3. Kapitel
»Sehe ich gut aus?« fragte Maria, die ihre Toilette beendet hatte.
Hornblower stand vor ihr und knöpfte sich gerade den Galarock zu. Er zwang sich zu einem bewundernden Lächeln.
»Fabelhaft«, nickte er. »Das Kleid bringt deine Figur vorteilhafter zur Geltung als jedes andere, das du getragen hast.«
Seine Antwort wurde mit einem Lächeln belohnt. Es hätte keinen Zweck gehabt, Maria die Wahrheit zu sagen und ihr zu erklären, daß sich gerade dieses Blau nicht mit dem starken Rot ihrer Wangen vertrug. Mit ihrer untersetzten Gestalt, dem groben schwarzen Haar und der unschönen Gesichtsfarbe konnte Maria überhaupt niemals als gut aussehend erscheinen.

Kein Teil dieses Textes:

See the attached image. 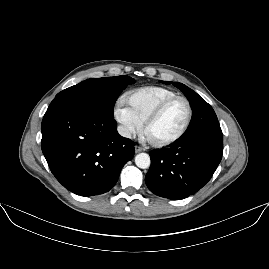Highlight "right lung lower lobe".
Masks as SVG:
<instances>
[{"label":"right lung lower lobe","instance_id":"98d812e1","mask_svg":"<svg viewBox=\"0 0 269 269\" xmlns=\"http://www.w3.org/2000/svg\"><path fill=\"white\" fill-rule=\"evenodd\" d=\"M41 130L51 172L77 195L108 192L134 156V142L118 134L113 116L87 105L52 102Z\"/></svg>","mask_w":269,"mask_h":269}]
</instances>
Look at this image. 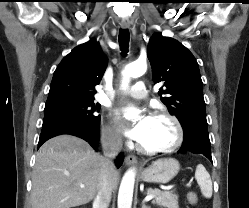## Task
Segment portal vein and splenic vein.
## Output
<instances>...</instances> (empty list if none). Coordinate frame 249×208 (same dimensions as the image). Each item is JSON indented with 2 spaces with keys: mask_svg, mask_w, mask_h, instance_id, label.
Instances as JSON below:
<instances>
[{
  "mask_svg": "<svg viewBox=\"0 0 249 208\" xmlns=\"http://www.w3.org/2000/svg\"><path fill=\"white\" fill-rule=\"evenodd\" d=\"M80 187L81 188H83L84 187V185H80ZM154 198V196L153 195H147L146 197H145V201H150V200H152Z\"/></svg>",
  "mask_w": 249,
  "mask_h": 208,
  "instance_id": "1",
  "label": "portal vein and splenic vein"
}]
</instances>
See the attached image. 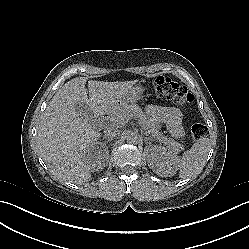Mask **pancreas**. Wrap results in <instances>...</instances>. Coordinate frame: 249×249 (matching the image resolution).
I'll return each instance as SVG.
<instances>
[{
    "mask_svg": "<svg viewBox=\"0 0 249 249\" xmlns=\"http://www.w3.org/2000/svg\"><path fill=\"white\" fill-rule=\"evenodd\" d=\"M122 118H138L141 120L143 127L151 133L153 137L166 143L171 149L178 150L181 144L171 138H167L159 133L157 123L148 117L137 104L126 105L118 113Z\"/></svg>",
    "mask_w": 249,
    "mask_h": 249,
    "instance_id": "cf45deb5",
    "label": "pancreas"
}]
</instances>
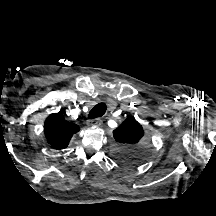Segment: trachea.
Returning a JSON list of instances; mask_svg holds the SVG:
<instances>
[{"mask_svg": "<svg viewBox=\"0 0 216 216\" xmlns=\"http://www.w3.org/2000/svg\"><path fill=\"white\" fill-rule=\"evenodd\" d=\"M107 106L105 103L97 104L88 114L89 119H95L105 114Z\"/></svg>", "mask_w": 216, "mask_h": 216, "instance_id": "obj_1", "label": "trachea"}]
</instances>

Günstigenfalls konnte man sie für die Frau eines kleinen Kaufmanns halten und schlimmstenfalls für irgendeine Scheuerfrau, die sich die abgelegten Kleider ihrer Herrin angezogen hatte. Ihre derben roten Hände glichen Hornblowers Meinung zufolge ohnehin denen einer Scheuerfrau.
»Ich habe noch meine Pariser Handschuhe«, sagte Maria, die seinen Blick wahrnahm. Der Eifer, mit dem sie jedem seiner Wünsche zuvorzukommen suchte, konnte unerträglich lästig werden. In seiner Macht lag es jetzt, sie furchtbar zu kränken, und dieses Bewußtsein peinigte ihn.
»Desto besser«, erwiderte er galant. Er stand jetzt vor dem Spiegel und zupfte sich den Rock zurecht.
»Die Galauniform kleidet dich vorzüglich«, meinte Maria bewundernd.
Nachdem Hornblower mit der Lydia nach England zurückgekehrt war, besorgte er sich zunächst neue Uniformen.
Infolge der Dürftigkeit seiner Garderobe hatte er sich während der letzten Reise demütigenden Vorfällen aussetzen müssen.
Jetzt besah er sich wohlgefällig im Spiegel. Sein Rock war aus feinstem blauem Tuch gearbeitet. Die schweren Epauletten, deren Kantillen ihm über die Schulter hingen, bestanden aus echtem Gold, und das gleiche galt von den goldenen, die Knopflöcher umsäumenden Litzen. Die Knöpfe und Ärmelaufschläge glitzerten, wenn er sich bewegte. Es freute Hornblower, die breiten goldenen Ärmelstreifen zu betrachten, die ihn als Kapitän z. S. mit mindestens dreijähriger Dienstzeit kennzeichneten. Seine Krawatte bestand aus echter chinesischer Seide. Mit dem Schnitt der weißen Kniehosen war er zufrieden.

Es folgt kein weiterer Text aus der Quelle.